I somehow came through this True or False question, but before answering it, I just wanted to ensure some things.
I understand that the axioms for $group-action$ must be met. Basically:
(Compatibility with identity): e∗x=x for all x∈X
(Compatibility with group operation): g1∗(g2∗x)=(g1∗g2)∗x,∀x∈X,g1,g2∈G.
where $*$ is the operation, $X$ the set and $G$ the group.
My question is, for the first axiom, the identity $e$ is obtained from the Group or from the set?
Any help would be appreciated.
It's not a group action.
A group action of $G$ on a set $X$ is a map $G\times X\rightarrow X$ that satisfies a list of conditions, in particular, that $g_1.(g_2.x) = (g_1g_2).x$.

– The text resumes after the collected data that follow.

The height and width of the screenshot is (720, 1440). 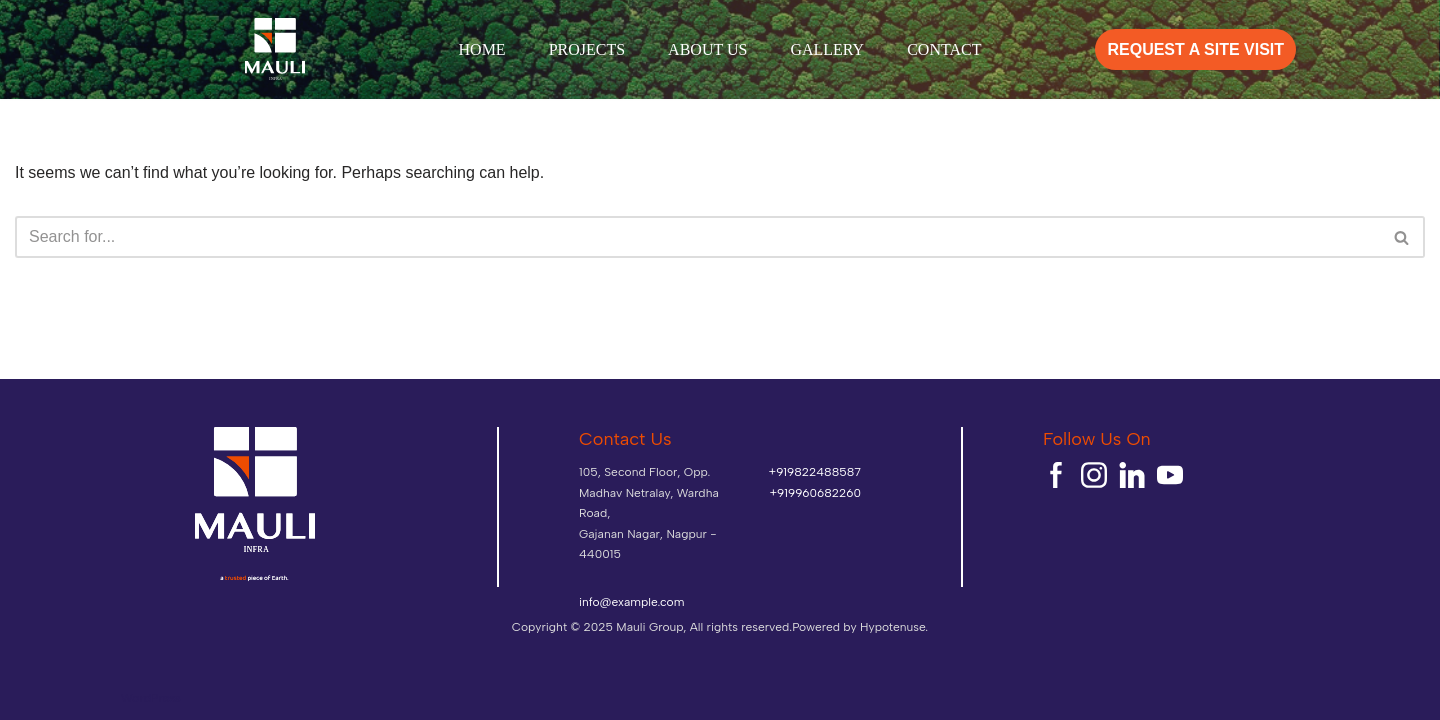 I want to click on CONTACT, so click(x=944, y=49).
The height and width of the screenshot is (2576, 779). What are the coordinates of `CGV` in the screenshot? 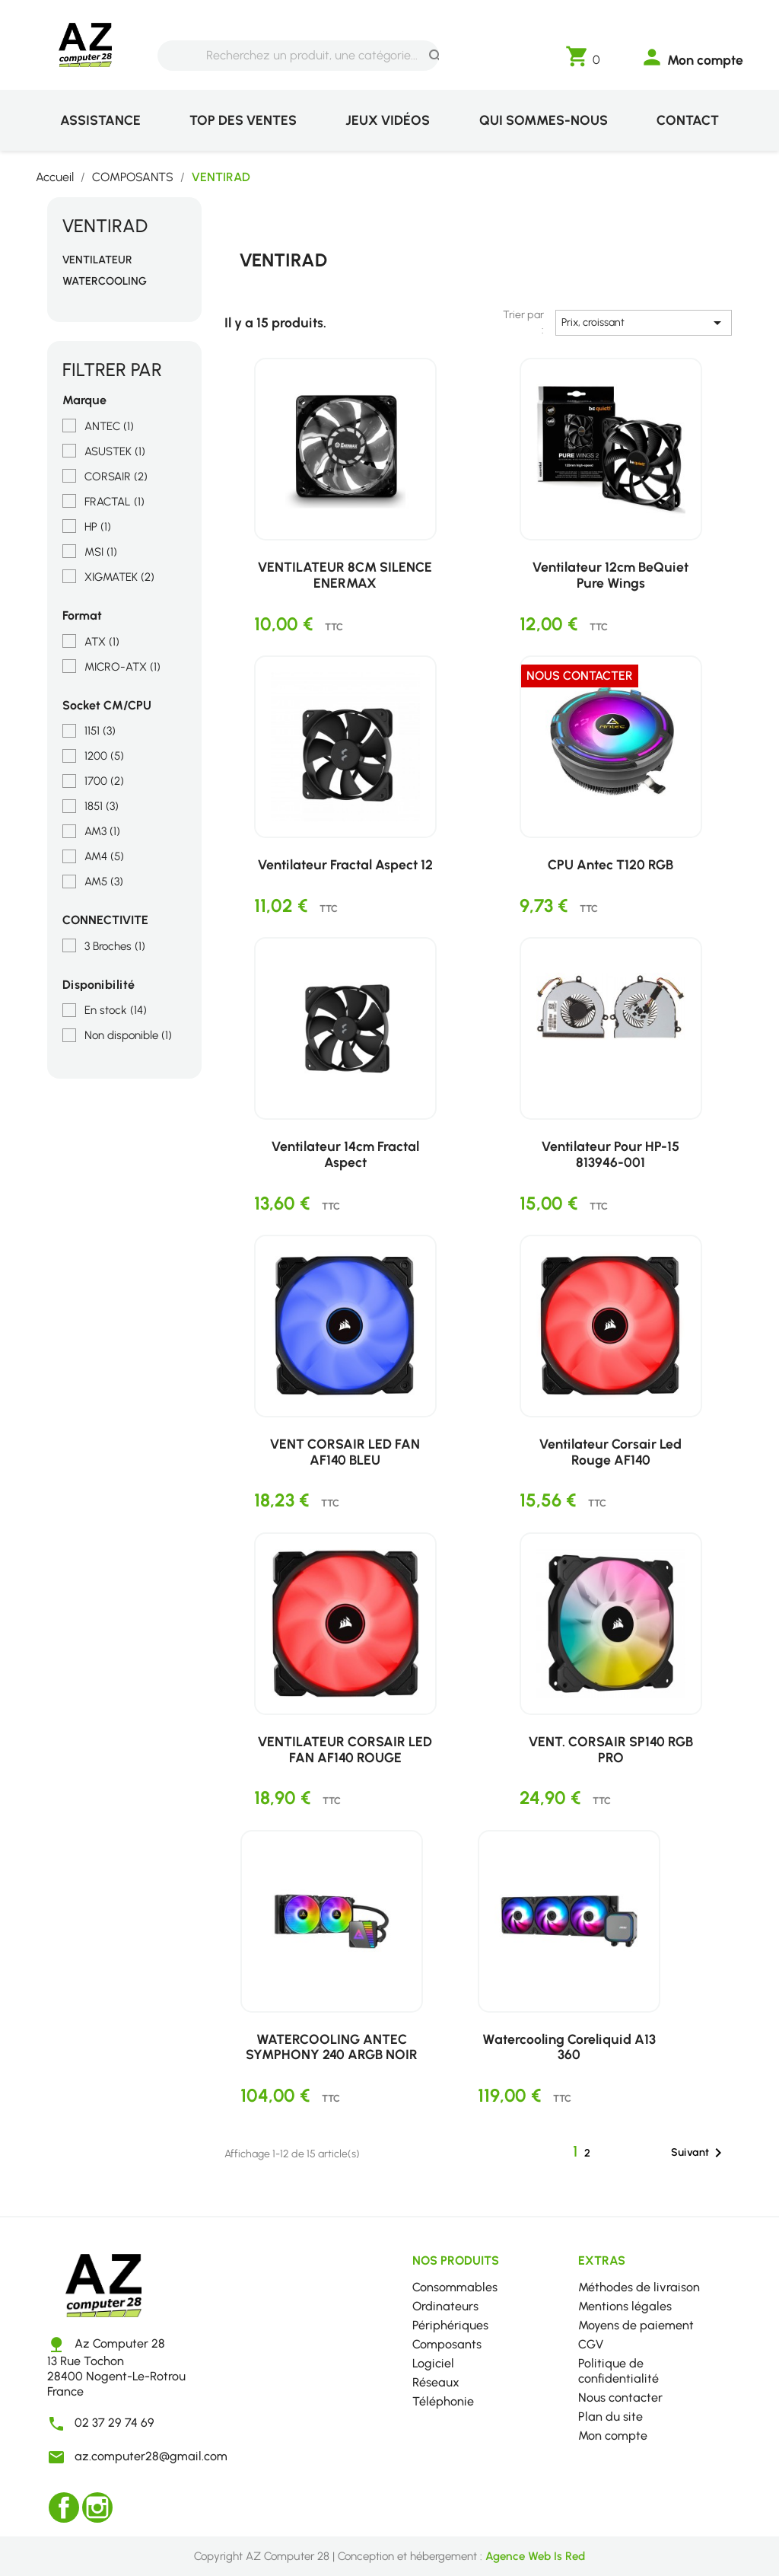 It's located at (590, 2344). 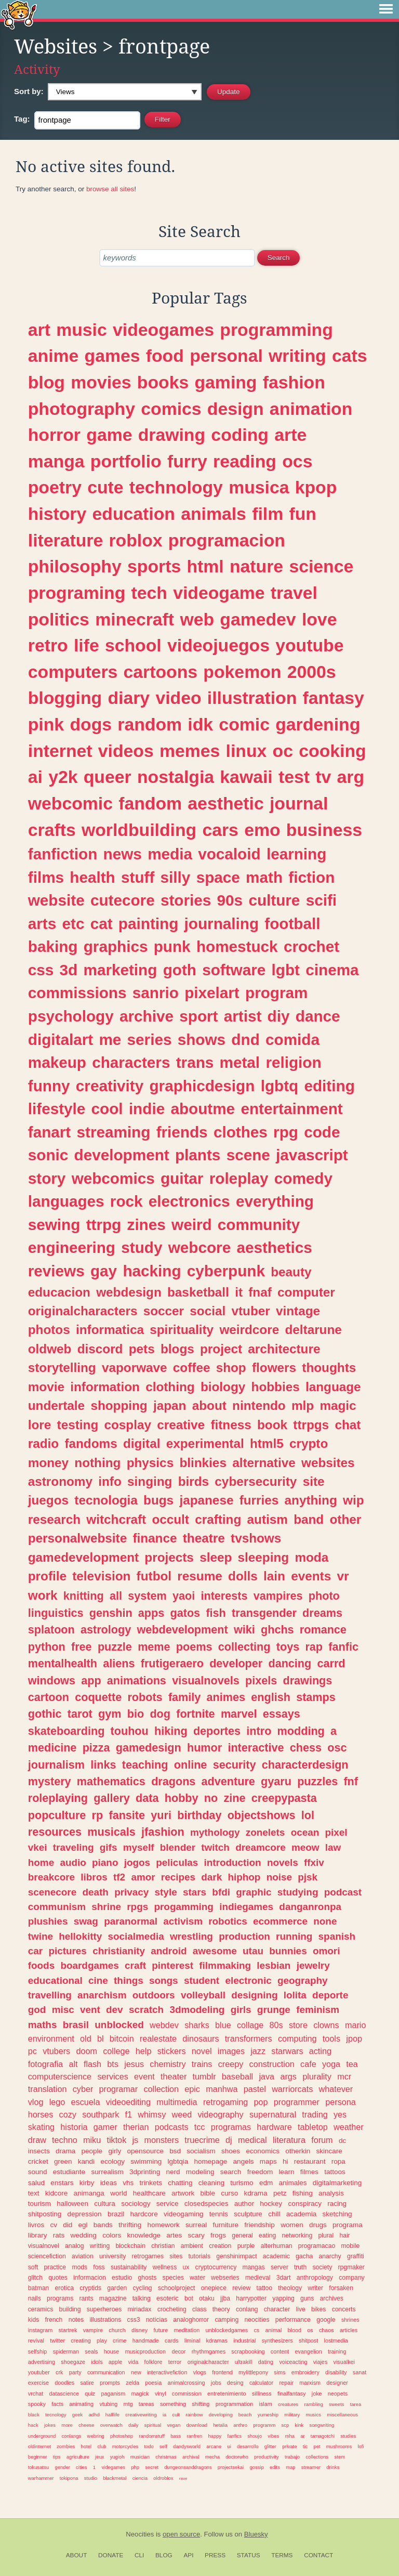 This screenshot has width=399, height=2576. Describe the element at coordinates (272, 1425) in the screenshot. I see `book` at that location.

In your situation, take $n = 2$, $x = 1$, then the inverse of $n$ in $\mathbb{Z}$ is $n^{-1} = -2$, but $n^{-1}.(n.x) = (-2)\cdot (2\cdot 1) = -4$, but $(n^{-1}n).x = (-2 + 2)\cdot 1 = 0$.
To answer your question though, a set doesn't come with the data of a distinguished "identity element". Here, you're considering $\mathbb{R}$ as a set, so you're completely forgetting about its group structure as far as the definition of your "action" is concerned.